» **YOUR ASSIGNMENT**: From the data, return each line holding the word "المستقبلية".
*** Block opens ***
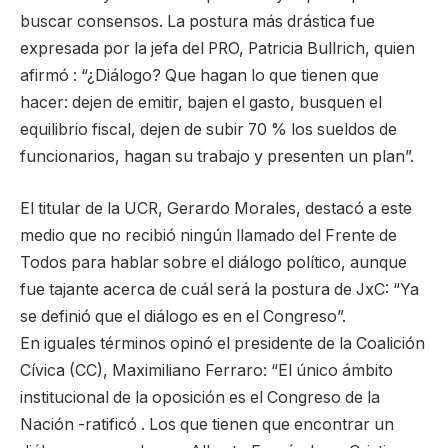
buscar consensos. La postura más drástica fue
expresada por la jefa del PRO, Patricia Bullrich, quien
afirmó : “¿Diálogo? Que hagan lo que tienen que
hacer: dejen de emitir, bajen el gasto, busquen el
equilibrio fiscal, dejen de subir 70 % los sueldos de
funcionarios, hagan su trabajo y presenten un plan”.
El titular de la UCR, Gerardo Morales, destacó a este
medio que no recibió ningún llamado del Frente de
Todos para hablar sobre el diálogo político, aunque
fue tajante acerca de cuál será la postura de JxC: “Ya
se definió que el diálogo es en el Congreso”.
En iguales términos opinó el presidente de la Coalición
Cívica (CC), Maximiliano Ferraro: “El único ámbito
institucional de la oposición es el Congreso de la
Nación -ratificó . Los que tienen que encontrar un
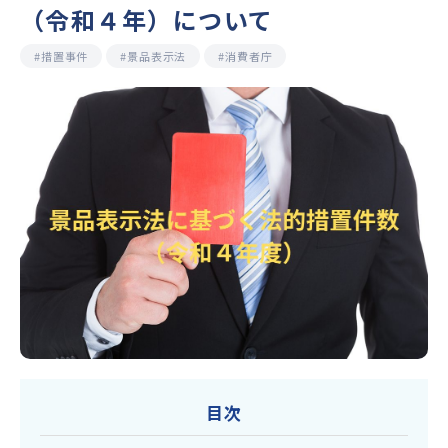
（令和４年）について
#措置事件
#景品表示法
#消費者庁
目次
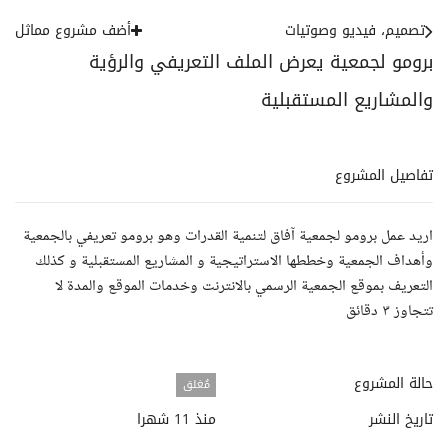
تصميم، فيديو وصوتيات
أضف مشروع مماثل
برومو لجمعية يعرض الملف التعريفي والرؤية
والمشاريع المستقبلية
تفاصيل المشروع
اريد عمل برومو لجمعية آفاق لتنمية القدرات وهو برومو تعريفي بالجمعية
وأهداف الجمعية وخططها الاستراتيجية و المشاريع المستقبلية و كذلك
التعريف بموقع الجمعية الرسمي بالانترنت وخدمات الموقع والمدة لا
تتجاوز ٣ دقائق
حالة المشروع
مُغلق
تاريخ النشر
منذ 11 شهرا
*** Block closes ***
» **RESPONSE BOX**:
والمشاريع المستقبلية
وأهداف الجمعية وخططها الاستراتيجية و المشاريع المستقبلية و كذلك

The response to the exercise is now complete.